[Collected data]
━━━━━━━━━━━━━━━━━━━━
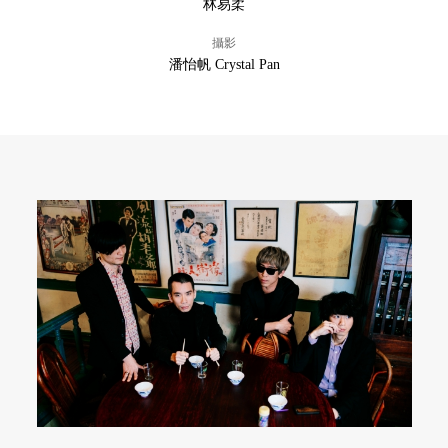
林易柔
攝影
潘怡帆 Crystal Pan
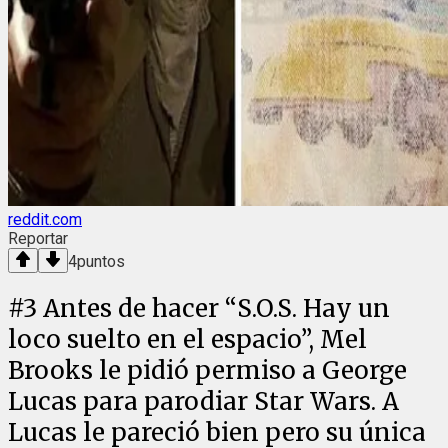
reddit.com
Reportar
4
puntos
#
3
Antes de hacer “S.O.S. Hay un
loco suelto en el espacio”, Mel
Brooks le pidió permiso a George
Lucas para parodiar Star Wars. A
Lucas le pareció bien pero su única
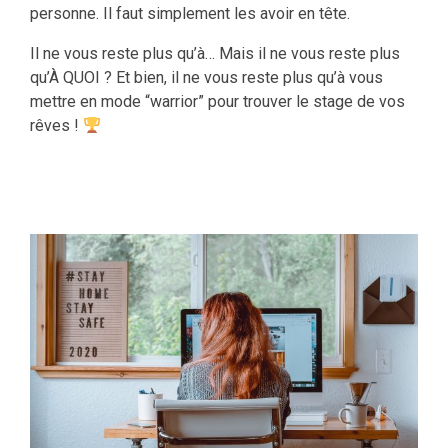
personne. Il faut simplement les avoir en tête.
Il ne vous reste plus qu’à… Mais il ne vous reste plus
qu’À QUOI ? Et bien, il ne vous reste plus qu’à vous
mettre en mode “warrior” pour trouver le stage de vos
rêves !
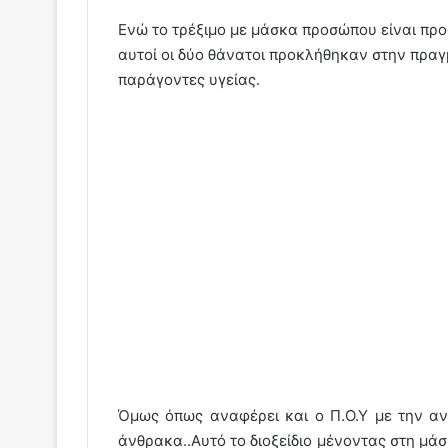
Ενώ το τρέξιμο με μάσκα προσώπου είναι προ
αυτοί οι δύο θάνατοι προκλήθηκαν στην πραγ
παράγοντες υγείας.
Όμως όπως αναφέρει και ο Π.Ο.Υ με την ανα
άνθρακα..Αυτό το διοξεί
διο μένοντας στη μάσ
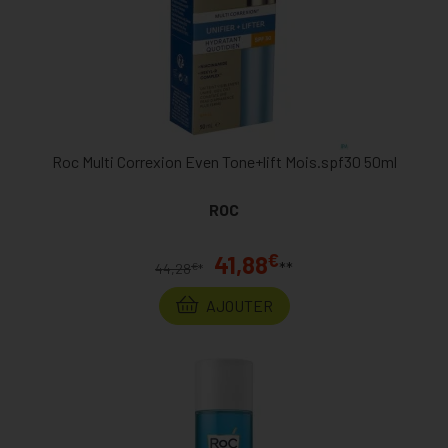
Roc Multi Correxion Even Tone+lift Mois.spf30 50ml
ROC
€
41,88
**
€
44,28
*
AJOUTER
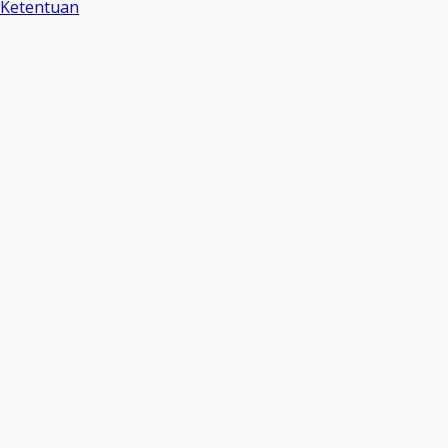
Ketentuan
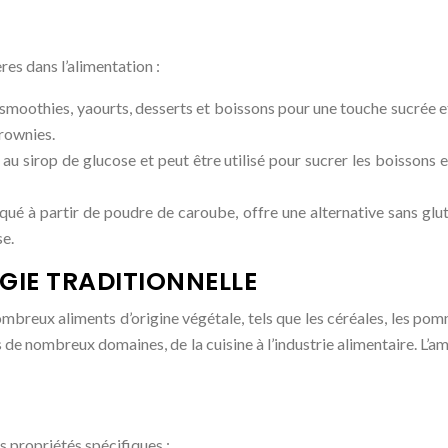
res dans l’alimentation :
smoothies, yaourts, desserts et boissons pour une touche sucrée e
brownies.
au sirop de glucose et peut être utilisé pour sucrer les boissons et
ué à partir de poudre de caroube, offre une alternative sans glute
se.
GIE TRADITIONNELLE
breux aliments d’origine végétale, tels que les céréales, les pomme
s de nombreux domaines, de la cuisine à l’industrie alimentaire. L’a
s propriétés spécifiques :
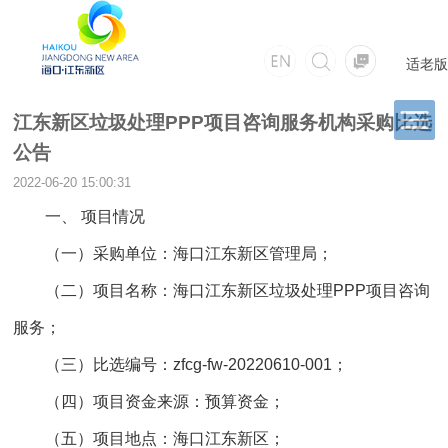
适老版
江东新区垃圾处理PPP项目咨询服务机构采购比选
公告
2022-06-20 15:00:31
一、 项目情况
（一）采购单位：海口江东新区管理局；
（二）项目名称：海口江东新区垃圾处理PPP项目咨询
服务；
（三）比选编号：zfcg-fw-20220610-001；
（四）项目资金来源：预算资金；
（五）项目地点：海口江东新区；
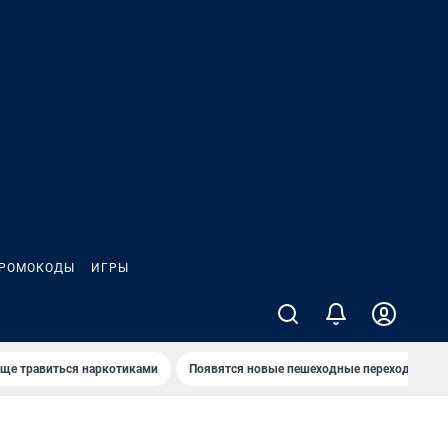
РОМОКОДЫ
ИГРЫ
аще травиться наркотиками
Появятся новые пешеходные переходы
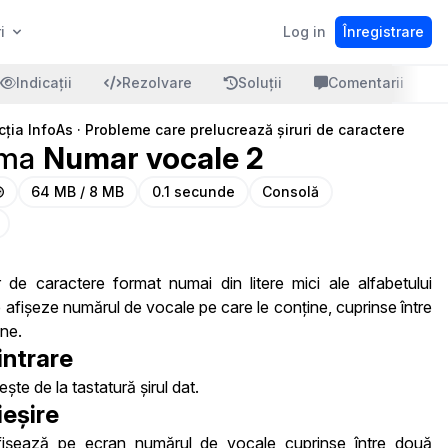
i
Log in
Înregistrare
Indicații
Rezolvare
Soluții
Comentarii
cția InfoAs
·
Probleme care prelucrează șiruri de caractere
ema
Numar vocale 2
64 MB / 8 MB
0.1 secunde
Consolă
 de caractere format numai din litere mici ale alfabetului
 afișeze numărul de vocale pe care le conține, cuprinse între
ne.
intrare
ște de la tastatură șirul dat.
ieșire
fișează pe ecran numărul de vocale cuprinse între două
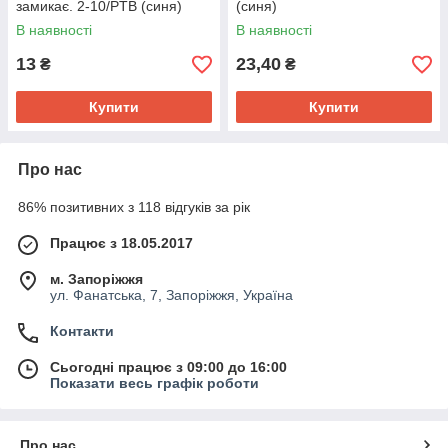
замикає. 2-10/PTB (синя)
(синя)
В наявності
В наявності
13
23,40
₴
₴
Купити
Купити
Про нас
86% позитивних з 118 відгуків за рік
Працює з 18.05.2017
м. Запоріжжя
ул. Фанатська, 7, Запоріжжя, Україна
Контакти
Сьогодні працює з 09:00 до 16:00
Показати весь графік роботи
Про нас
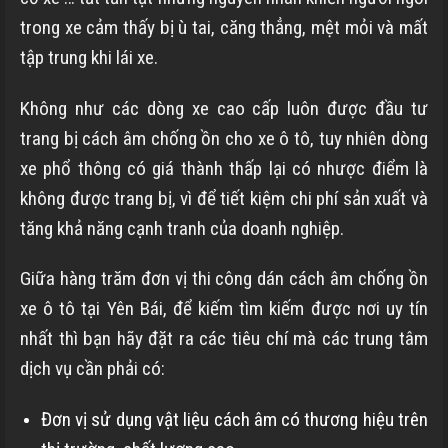
trong xe cảm thấy bị ù tai, căng thẳng, mệt mỏi và mất
tập trung khi lái xe.
Không như các dòng xe cao cấp luôn được đầu tư
trang bị cách âm chống ồn cho xe ô tô, tuy nhiên dòng
xe phổ thông có giá thành thấp lại có nhược điểm là
không được trang bị, vì để tiết kiệm chi phí sản xuất và
tăng khả năng cạnh tranh của doanh nghiệp.
Giữa hàng trăm đơn vị thi công dán cách âm chống ồn
xe ô tô tại Yên Bái, để kiếm tìm kiếm được nơi uy tín
nhất thì bạn hãy đặt ra các tiêu chí mà các trung tâm
dịch vụ cần phải có:
Đơn vị sử dụng vật liệu cách âm có thương hiệu trên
━━━━━━━━━━━━━━━━━━━━
- _Work instruction_
Copy the data word for word, no pictures.

- _Exercise solution_
林易柔
攝影
潘怡帆 Crystal Pan
reddit.com
Reportar
4
puntos
#
3
Antes de hacer “S.O.S. Hay un
loco suelto en el espacio”, Mel
Brooks le pidió permiso a George
Lucas para parodiar Star Wars. A
Lucas le pareció bien pero su única
personne. Il faut simplement les avoir en tête.
Il ne vous reste plus qu’à… Mais il ne vous reste plus
qu’À QUOI ? Et bien, il ne vous reste plus qu’à vous
mettre en mode “warrior” pour trouver le stage de vos
rêves !
Ενώ το τρέξιμο με μάσκα προσώπου είναι προ
αυτοί οι δύο θάνατοι προκλήθηκαν στην πραγ
παράγοντες υγείας.
Όμως όπως αναφέρει και ο Π.Ο.Υ με την ανα
άνθρακα..Αυτό το διοξεί
διο μένοντας στη μάσ
Roc Multi Correxion Even Tone+lift Mois.spf30 50ml
ROC
€
41,88
**
€
44,28
*
AJOUTER
Ketentuan
res dans l’alimentation :
smoothies, yaourts, desserts et boissons pour une touche sucrée e
brownies.
au sirop de glucose et peut être utilisé pour sucrer les boissons et
ué à partir de poudre de caroube, offre une alternative sans glute
se.
GIE TRADITIONNELLE
breux aliments d’origine végétale, tels que les céréales, les pomme
s de nombreux domaines, de la cuisine à l’industrie alimentaire. L’a
s propriétés spécifiques :
适老版
江东新区垃圾处理PPP项目咨询服务机构采购比选
公告
2022-06-20 15:00:31
一、 项目情况
（一）采购单位：海口江东新区管理局；
（二）项目名称：海口江东新区垃圾处理PPP项目咨询
服务；
（三）比选编号：zfcg-fw-20220610-001；
（四）项目资金来源：预算资金；
（五）项目地点：海口江东新区；
РОМОКОДЫ
ИГРЫ
аще травиться наркотиками
Появятся новые пешеходные переходы
i
Log in
Înregistrare
Indicații
Rezolvare
Soluții
Comentarii
cția InfoAs
·
Probleme care prelucrează șiruri de caractere
ema
Numar vocale 2
64 MB / 8 MB
0.1 secunde
Consolă
 de caractere format numai din litere mici ale alfabetului
 afișeze numărul de vocale pe care le conține, cuprinse între
ne.
intrare
ște de la tastatură șirul dat.
ieșire
fișează pe ecran numărul de vocale cuprinse între două
замикає. 2-10/PTB (синя)
(синя)
В наявності
В наявності
13
23,40
₴
₴
Купити
Купити
Про нас
86% позитивних з 118 відгуків за рік
Працює з 18.05.2017
м. Запоріжжя
ул. Фанатська, 7, Запоріжжя, Україна
Контакти
Сьогодні працює з 09:00 до 16:00
Показати весь графік роботи
Про нас
trong xe cảm thấy bị ù tai, căng thẳng, mệt mỏi và mất
tập trung khi lái xe.
Không như các dòng xe cao cấp luôn được đầu tư
trang bị cách âm chống ồn cho xe ô tô, tuy nhiên dòng
xe phổ thông có giá thành thấp lại có nhược điểm là
không được trang bị, vì để tiết kiệm chi phí sản xuất và
tăng khả năng cạnh tranh của doanh nghiệp.
Giữa hàng trăm đơn vị thi công dán cách âm chống ồn
xe ô tô tại Yên Bái, để kiếm tìm kiếm được nơi uy tín
nhất thì bạn hãy đặt ra các tiêu chí mà các trung tâm
dịch vụ cần phải có:
Đơn vị sử dụng vật liệu cách âm có thương hiệu trên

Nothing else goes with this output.